Ironically, while these “vassals of Israel” contribute to the growth of anti-Jewish sentiment in Canada, they hurl accusations of antisemitism at even the most moderate critics of Israel. It is this heavy-handed tactic that generates resentment and feeds antisemitism.

Conversely, Canadian Jews who speak against Israeli abuses of power – such as Independent Jewish Voices – profoundly undermine antisemitic beliefs. They embody the diversity of Jewish life – “two Jews, three opinions” – that flies in the face of the antisemitic canard of the world Jewish conspiracy.

In the wake of the Holocaust, many prominent Jews, including the philosopher Martin Buber and the political scientist Hannah Arendt, warned that establishing an ethnic state for Jews would plunge the entire region into incessant violence.

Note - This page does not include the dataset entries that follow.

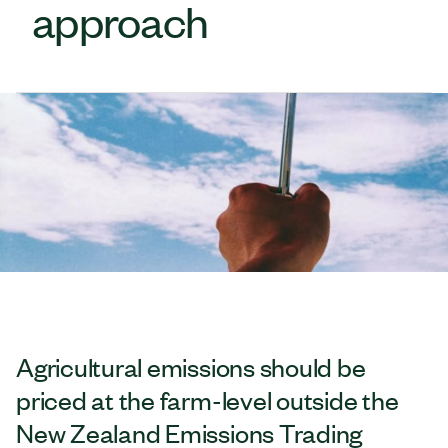
approach
Agricultural emissions should be
priced at the farm-level outside the
New Zealand Emissions Trading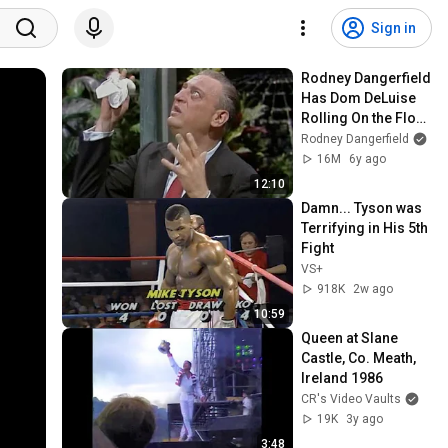
Sign in
Rodney Dangerfield 
Has Dom DeLuise 
Rolling On the Floor 
Laughing (1974)
Rodney Dangerfield
16M
6y ago
12:10
Damn... Tyson was 
Terrifying in His 5th 
Fight
VS+
918K
2w ago
10:59
Queen at Slane 
Castle, Co. Meath, 
Ireland 1986
CR's Video Vaults
19K
3y ago
3:48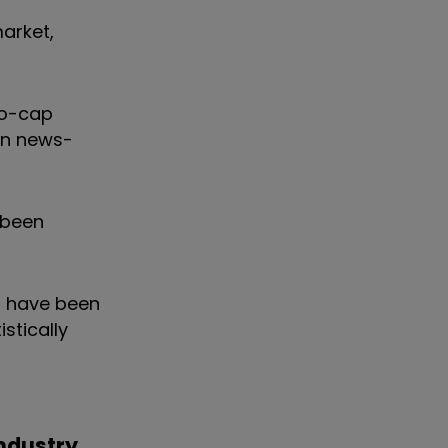
market,
ro-cap
ten news-
 been
s have been
stically
ndustry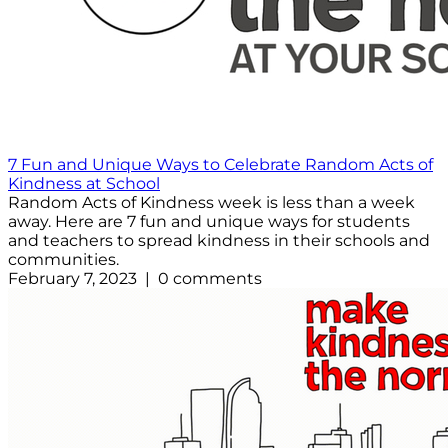
7 Fun and Unique Ways to Celebrate Random Acts of
Kindness at School
Random Acts of Kindness week is less than a week
away. Here are 7 fun and unique ways for students
and teachers to spread kindness in their schools and
communities.
February 7, 2023 | 0 comments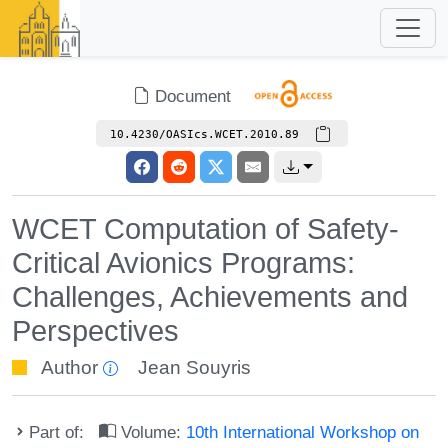
Document
10.4230/OASIcs.WCET.2010.89
WCET Computation of Safety-
Critical Avionics Programs:
Challenges, Achievements and
Perspectives
Author
Jean Souyris
Part of:
Volume:
10th International Workshop on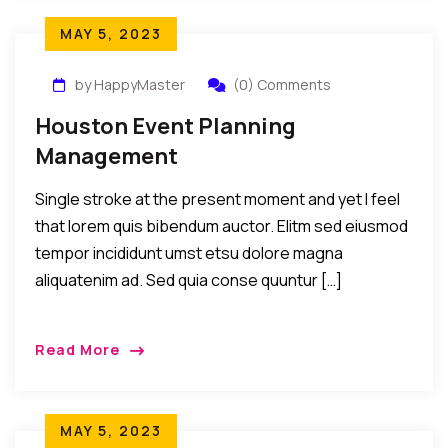
MAY 5, 2023
by HappyMaster
(0) Comments
Houston Event Planning
Management
Single stroke at the present moment and yet I feel
that lorem quis bibendum auctor. Elitm sed eiusmod
tempor incididunt umst etsu dolore magna
aliquatenim ad. Sed quia conse quuntur […]
Read More
MAY 5, 2023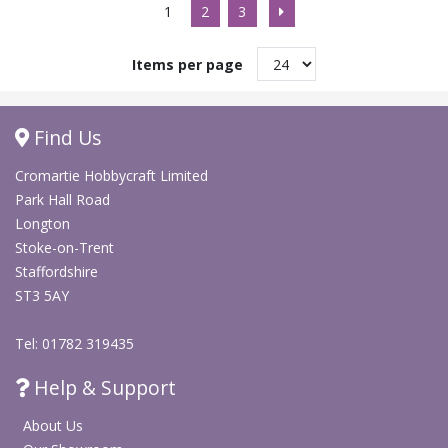
1
2
3
Items per page
Find Us
Cromartie Hobbycraft Limited
Park Hall Road
Longton
Stoke-on-Trent
Staffordshire
ST3 5AY
Tel: 01782 319435
Help & Support
About Us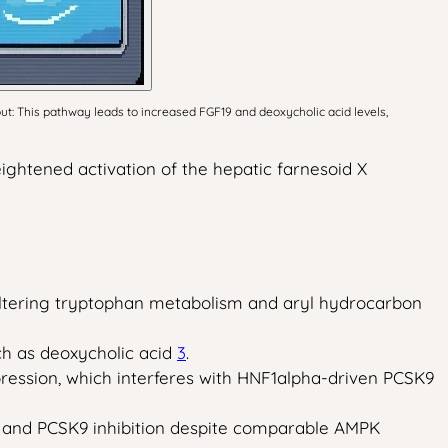
ut: This pathway leads to increased FGF19 and deoxycholic acid levels,
eightened activation of the hepatic farnesoid X
altering tryptophan metabolism and aryl hydrocarbon
uch as deoxycholic acid
3
.
pression, which interferes with HNF1alpha-driven PCSK9
n and PCSK9 inhibition despite comparable AMPK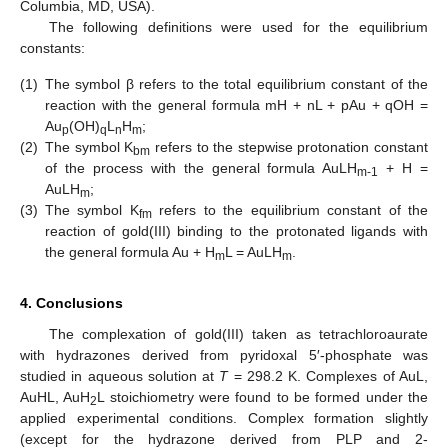
Columbia, MD, USA).
The following definitions were used for the equilibrium
constants:
(1)
The symbol β refers to the total equilibrium constant of the
reaction with the general formula mH + nL + pAu + qOH =
Au
(OH)
L
H
;
p
q
n
m
(2)
The symbol K
refers to the stepwise protonation constant
bm
of the process with the general formula AuLH
+ H =
m-1
AuLH
;
m
(3)
The symbol K
refers to the equilibrium constant of the
fm
reaction of gold(III) binding to the protonated ligands with
the general formula Au + H
L = AuLH
.
m
m
4. Conclusions
The complexation of gold(III) taken as tetrachloroaurate
with hydrazones derived from pyridoxal 5′-phosphate was
studied in aqueous solution at
T
= 298.2 K. Complexes of AuL,
AuHL, AuH
L stoichiometry were found to be formed under the
2
applied experimental conditions. Complex formation slightly
(except for the hydrazone derived from PLP and 2-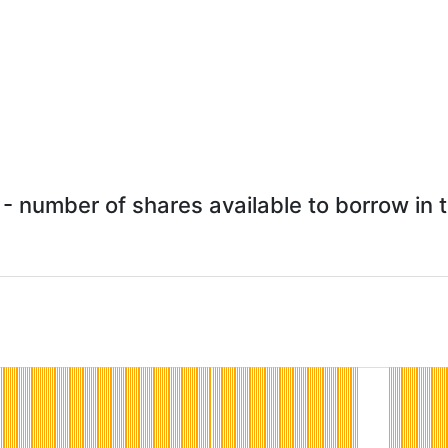
- number of shares available to borrow in t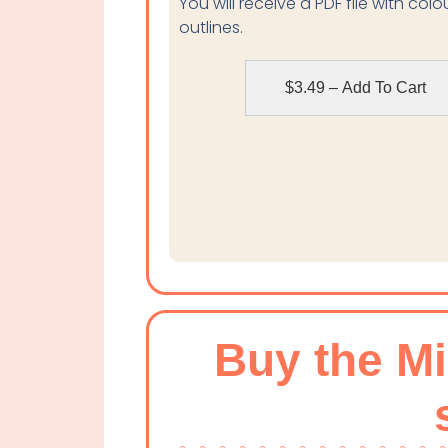
You will receive a PDF file with col
outlines.
$3.49 – Add To Cart
Buy the M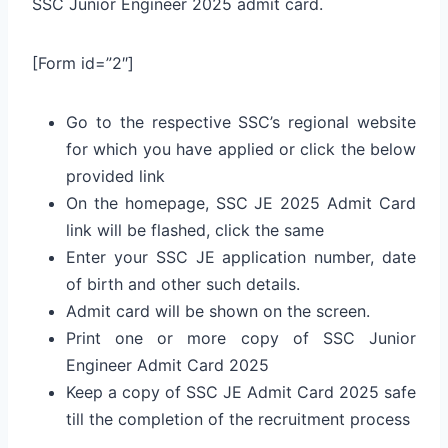
SSC Junior Engineer 2025 admit card.
[Form id=”2″]
Go to the respective SSC’s regional website
for which you have applied or click the below
provided link
On the homepage, SSC JE 2025 Admit Card
link will be flashed, click the same
Enter your SSC JE application number, date
of birth and other such details.
Admit card will be shown on the screen.
Print one or more copy of SSC Junior
Engineer Admit Card 2025
Keep a copy of SSC JE Admit Card 2025 safe
till the completion of the recruitment process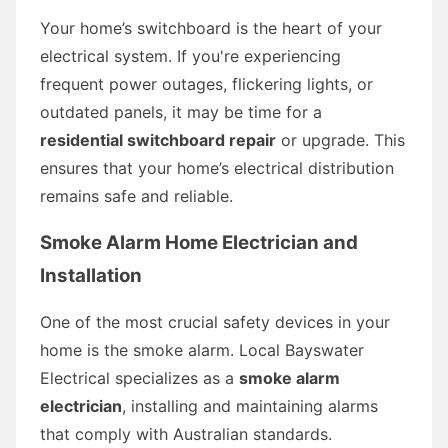
Your home’s switchboard is the heart of your
electrical system. If you're experiencing
frequent power outages, flickering lights, or
outdated panels, it may be time for a
residential switchboard repair
or upgrade. This
ensures that your home’s electrical distribution
remains safe and reliable.
Smoke Alarm Home Electrician and
Installation
One of the most crucial safety devices in your
home is the smoke alarm. Local Bayswater
Electrical specializes as a
smoke alarm
electrician
, installing and maintaining alarms
that comply with Australian standards.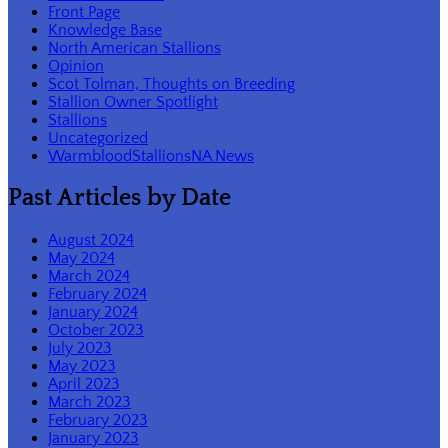
Front Page
Knowledge Base
North American Stallions
Opinion
Scot Tolman, Thoughts on Breeding
Stallion Owner Spotlight
Stallions
Uncategorized
WarmbloodStallionsNA News
Past Articles by Date
August 2024
May 2024
March 2024
February 2024
January 2024
October 2023
July 2023
May 2023
April 2023
March 2023
February 2023
January 2023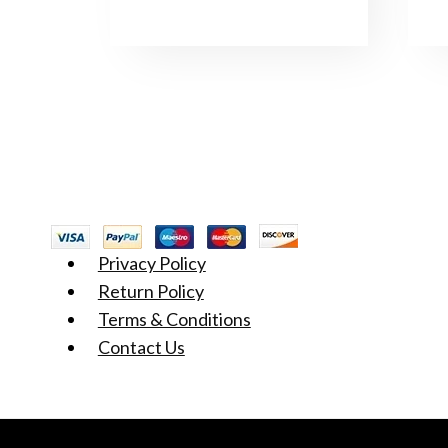
Privacy Policy
Return Policy
Terms & Conditions
Contact Us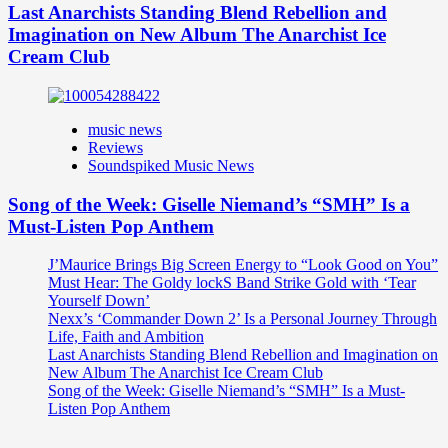
Last Anarchists Standing Blend Rebellion and
Imagination on New Album The Anarchist Ice
Cream Club
music news
Reviews
Soundspiked Music News
Song of the Week: Giselle Niemand’s “SMH” Is a
Must-Listen Pop Anthem
J’Maurice Brings Big Screen Energy to “Look Good on You”
Must Hear: The Goldy lockS Band Strike Gold with ‘Tear
Yourself Down’
Nexx’s ‘Commander Down 2’ Is a Personal Journey Through
Life, Faith and Ambition
Last Anarchists Standing Blend Rebellion and Imagination on
New Album The Anarchist Ice Cream Club
Song of the Week: Giselle Niemand’s “SMH” Is a Must-
Listen Pop Anthem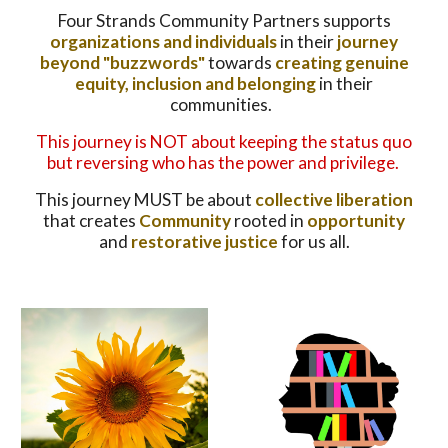
Four Strands Community Partners supports
organizations and individuals
in their
journey
beyond "buzzwords"
towards
creating genuine
equity, inclusion and belonging
in their
communities.
This journey is NOT about keeping the status quo
but reversing who has the power and privilege.
This journey MUST be about
collective liberation
that creates
Community
rooted in
opportunity
and
restorative justice
for us all.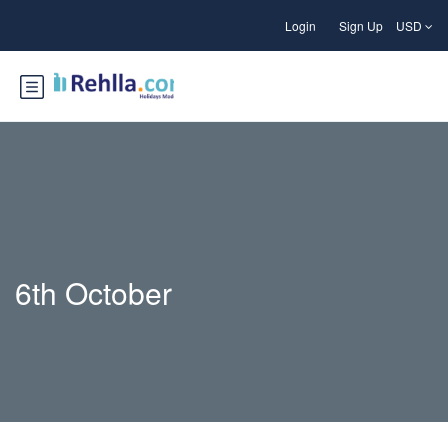
Login
Sign Up
USD
6th October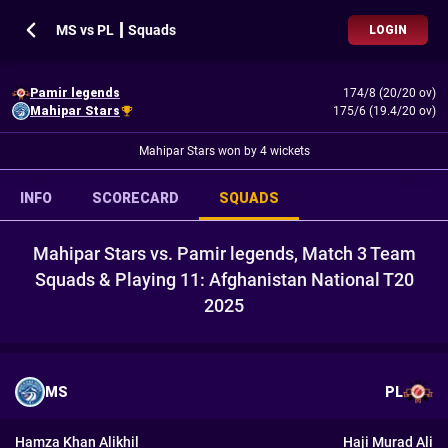
MS vs PL ┃ Squads
LOGIN
Pamir legends
174/8 (20/20 ov)
Mahipar Stars
175/6 (19.4/20 ov)
Mahipar Stars won by 4 wickets
INFO
SCORECARD
SQUADS
Mahipar Stars vs. Pamir legends, Match 3 Team
Squads & Playing 11: Afghanistan National T20
2025
MS
PL
Hamza Khan Alikhil
Haji Murad Ali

They believed that only a pluralistic state for all inhabitants of Palestine would ensure peace. Since then, over a million Israeli citizens have left their perennially threatened ethnocracy for liberal democracies elsewhere. Many more Israeli Jews have settled in Canada than Canadian Jews who have left their country for Israel.

Canadians mean well when they associate Jews, who suffered in the Holocaust because of their ethnicity, with the state of Israel, which has assured this ethnic group a monopoly on power.

Thus they uphold the myth according to which Israel represents the Jews around the world and constitutes their natural homeland. This does not help to fight prejudice.

To fight antisemitism, it is crucial to dissociate Jews and Judaism from the State of Israel and its behaviour. Our parliamentarians should affirm the right of all Canadians to criticize Israel like any other country in the world, without the fear of being labelled antisemitic. This would be a sure way to rid Canada of the scourge of antisemitism, new and old.

Dr. Yakov M. Rabkin is Professor of History at the University of Montreal.

His recent book, A Threat from within: A Century of Jewish Opposition to Zionism (Fernwood), has been translated to eight languages and nominated for the Governor General Award.